Selon le rapport macroéconomique national, l'économie marocaine devrait enregistrer un taux de croissance autour de 4,5 % en 2026, soit un niveau similaire à celui envisagé pour 2025, porté par une agriculture revigorée et une reprise des activités non agricoles. Cette performance, dans un contexte international encore incertain, peut être perçue comme un signal positif fort, surtout si l’on tient compte d’une inflation maîtrisée autour de 2 %, ce qui n’était pas gagné d’avance il y a quelques années.
Sur le terrain, cette croissance se ressent dans les campagnes, où le retour des pluies a dynamisé les cultures et redonné de l’espoir aux agriculteurs, souvent mis à rude épreuve par des saisons sèches successives. De Casablanca à Oujda, certains commerçants confient que la demande locale reste vigoureuse, alimentée par une consommation qui se stabilise et des revenus qui, lentement, reprennent du souffle.
Pourtant, ce tableau n’est pas sans zones d’ombre. Des institutions internationales comme la Banque mondiale ou le HCP évoquent un ralentissement modéré de la croissance vers 4 %, lié notamment à des incertitudes commerciales globales et à une demande étrangère plus hésitante. Autrement dit, le moteur économique tourne, mais il risque de perdre un peu de sa vigueur si l’environnement externe se dégrade.
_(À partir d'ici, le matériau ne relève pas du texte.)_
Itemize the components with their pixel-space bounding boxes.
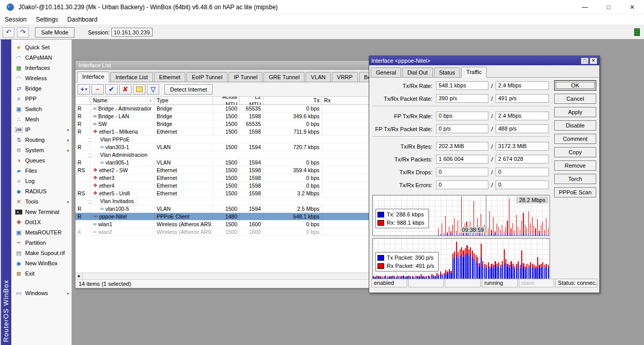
- sidebar-item-metarouter[interactable]: ▣MetaROUTER: [11, 227, 71, 238]
- sidebar-item-wireless[interactable]: ◠Wireless: [11, 73, 71, 83]
- disable-button[interactable]: ✘: [119, 84, 131, 95]
- comment-button[interactable]: Comment: [554, 134, 596, 144]
- sidebar-item-switch[interactable]: ▣Switch: [11, 104, 71, 114]
- sidebar-item-bridge[interactable]: ⇄Bridge: [11, 83, 71, 94]
- tab-ethernet[interactable]: Ethernet: [154, 72, 186, 82]
- field-rx-value[interactable]: 0: [496, 180, 549, 189]
- row-name-cell: ∞SW: [91, 120, 155, 128]
- sidebar-item-queues[interactable]: ◑Queues: [11, 155, 71, 166]
- scroll-left-icon[interactable]: ◆: [75, 273, 83, 279]
- sidebar-item-mesh[interactable]: ∴Mesh: [11, 114, 71, 124]
- wireless-icon: ◠: [15, 75, 23, 82]
- remove-button[interactable]: −: [91, 84, 104, 95]
- sidebar-item-exit[interactable]: ⊠Exit: [11, 268, 71, 279]
- sidebar-item-label: Mesh: [25, 116, 69, 122]
- sidebar-item-system[interactable]: ⚙System▸: [11, 145, 71, 155]
- sidebar-item-routing[interactable]: ⇅Routing▸: [11, 135, 71, 145]
- sidebar-item-radius[interactable]: ◆RADIUS: [11, 186, 71, 196]
- field-tx-value[interactable]: 202.3 MiB: [436, 142, 488, 151]
- disable-button[interactable]: Disable: [554, 120, 596, 131]
- field-tx-value[interactable]: 0 p/s: [436, 124, 488, 133]
- filter-button[interactable]: ▽: [147, 84, 159, 95]
- field-tx-value[interactable]: 1 606 004: [436, 155, 488, 164]
- tab-interface-list[interactable]: Interface List: [110, 72, 153, 82]
- sidebar-item-new-terminal[interactable]: >_New Terminal: [11, 207, 71, 217]
- field-tx-value[interactable]: 0: [436, 168, 488, 176]
- sidebar-item-interfaces[interactable]: ▦Interfaces: [11, 63, 71, 73]
- field-rx-value[interactable]: 491 p/s: [496, 94, 549, 103]
- column-l2-mtu[interactable]: L2 MTU: [240, 97, 263, 104]
- minimize-button[interactable]: —: [573, 0, 597, 14]
- dialog-tab-status[interactable]: Status: [434, 67, 460, 77]
- field-row-fp-tx-rx-packet-rate: FP Tx/Rx Packet Rate:0 p/s/488 p/s: [372, 123, 550, 134]
- session-label: Session:: [88, 29, 109, 35]
- sidebar-item-dot1x[interactable]: ✚Dot1X: [11, 217, 71, 227]
- row-tx: 0 bps: [263, 120, 322, 128]
- tab-ip-tunnel[interactable]: IP Tunnel: [229, 72, 262, 82]
- pppoe-scan-button[interactable]: PPPoE Scan: [554, 187, 596, 197]
- comment-button[interactable]: [133, 84, 145, 95]
- field-rx-value[interactable]: 3172.3 MiB: [496, 142, 549, 151]
- field-label: FP Tx/Rx Packet Rate:: [372, 126, 436, 132]
- field-tx-value[interactable]: 0: [436, 180, 488, 189]
- tab-eoip-tunnel[interactable]: EoIP Tunnel: [186, 72, 228, 82]
- sidebar-item-quick-set[interactable]: ★Quick Set: [11, 42, 71, 52]
- ok-button[interactable]: OK: [554, 80, 596, 90]
- redo-icon[interactable]: ↷: [17, 27, 29, 38]
- apply-button[interactable]: Apply: [554, 107, 596, 117]
- menu-dashboard[interactable]: Dashboard: [63, 14, 102, 25]
- tab-gre-tunnel[interactable]: GRE Tunnel: [263, 72, 305, 82]
- field-tx-value[interactable]: 0 bps: [436, 112, 488, 120]
- detect-internet-button[interactable]: Detect Internet: [164, 84, 213, 95]
- tab-interface[interactable]: Interface: [77, 71, 109, 82]
- sort-icon: ▲: [149, 97, 152, 104]
- remove-button[interactable]: Remove: [554, 160, 596, 171]
- column-flags[interactable]: [75, 97, 91, 104]
- dialog-maximize-icon[interactable]: □: [581, 58, 589, 64]
- column-name[interactable]: Name▲: [91, 97, 155, 104]
- sidebar-item-partition[interactable]: ◓Partition: [11, 238, 71, 248]
- column-type[interactable]: Type: [155, 97, 213, 104]
- cancel-button[interactable]: Cancel: [554, 94, 596, 104]
- add-button[interactable]: +▾: [78, 84, 90, 95]
- dialog-tab-general[interactable]: General: [371, 67, 401, 77]
- field-rx-value[interactable]: 0: [496, 168, 549, 176]
- sidebar-item-ip[interactable]: 255IP▸: [11, 124, 71, 135]
- sidebar-item-log[interactable]: ≡Log: [11, 176, 71, 186]
- ethernet-icon: ❖: [93, 168, 98, 173]
- menu-settings[interactable]: Settings: [31, 14, 63, 25]
- sidebar-item-make-supout-rif[interactable]: ▤Make Supout.rif: [11, 248, 71, 258]
- field-rx-value[interactable]: 2.4 Mbps: [496, 81, 549, 90]
- field-rx-value[interactable]: 2.4 Mbps: [496, 112, 549, 120]
- safe-mode-button[interactable]: Safe Mode: [35, 27, 74, 38]
- enable-button[interactable]: ✔: [105, 84, 118, 95]
- sidebar-item-tools[interactable]: ✕Tools▸: [11, 196, 71, 207]
- sidebar-item-new-winbox[interactable]: ◉New WinBox: [11, 258, 71, 268]
- slash-separator: /: [488, 83, 496, 89]
- column-actual-mtu[interactable]: Actual MTU: [213, 97, 240, 104]
- dialog-tab-traffic[interactable]: Traffic: [461, 67, 487, 78]
- sidebar-item-files[interactable]: ▰Files: [11, 166, 71, 176]
- dialog-close-icon[interactable]: ✕: [590, 58, 597, 64]
- menu-session[interactable]: Session: [0, 14, 31, 25]
- column-tx[interactable]: Tx: [263, 97, 322, 104]
- close-button[interactable]: ✕: [620, 0, 644, 14]
- session-input[interactable]: [111, 28, 153, 37]
- field-rx-value[interactable]: 2 674 028: [496, 155, 549, 164]
- row-actual-mtu: 1480: [213, 213, 240, 220]
- field-rx-value[interactable]: 488 p/s: [496, 124, 549, 133]
- sidebar-item-windows[interactable]: ▭Windows▸: [11, 288, 71, 298]
- field-tx-value[interactable]: 390 p/s: [436, 94, 488, 103]
- copy-button[interactable]: Copy: [554, 147, 596, 157]
- dialog-tab-dial-out[interactable]: Dial Out: [402, 67, 433, 77]
- tab-vlan[interactable]: VLAN: [306, 72, 331, 82]
- row-type: Ethernet: [155, 128, 213, 135]
- undo-icon[interactable]: ↶: [3, 27, 14, 38]
- tab-vrrp[interactable]: VRRP: [332, 72, 358, 82]
- bridge-icon: ∞: [93, 114, 97, 119]
- sidebar-item-ppp[interactable]: ≡PPP: [11, 94, 71, 104]
- field-tx-value[interactable]: 548.1 kbps: [436, 81, 488, 90]
- torch-button[interactable]: Torch: [554, 174, 596, 184]
- sidebar-item-capsman[interactable]: ◠CAPsMAN: [11, 52, 71, 63]
- maximize-button[interactable]: □: [597, 0, 620, 14]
L’un des points qui mérite une attention particulière est la création d’emplois, surtout pour une population active jeune et dynamique. Les chiffres officiels montrent que malgré des taux de croissance positif, l’emploi ne progresse pas toujours au même rythme, laissant une partie de la jeunesse en quête d’opportunités durables. Là encore, être attentif aux données réelles du marché du travail est essentiel pour mesurer l’impact concret du redressement économique.
Du côté des politiques publiques, le maintien de taux directeur à 2,25 % par Bank Al-Maghrib reflète une volonté de soutenir l’activité tout en maîtrisant l’inflation, un équilibre délicat en période de reprise économique.
En fin de compte, si les premiers signaux pour 2026 confirment une trajectoire économique globalement positive, ils révèlent aussi que le redressement reste fragile et partiel. Pour qu’il soit réellement vécu par les citoyens – à travers des emplois, des salaires et une qualité de vie améliorés – il faudra que les réformes structurelles continuent, que les investissements privés se multiplient et que l’économie nationale gagne en résilience.
Le Maroc est sur une trajectoire de croissance, certes encourageante, mais le véritable test consistera à transformer ces chiffres en progrès social tangible. Le redressement n’est pas seulement une affaire de pourcentages, mais bien une conquête quotidienne pour les Marocains qui souhaitent voir leurs aspirations économiques et sociales se réaliser au tournant de 2026.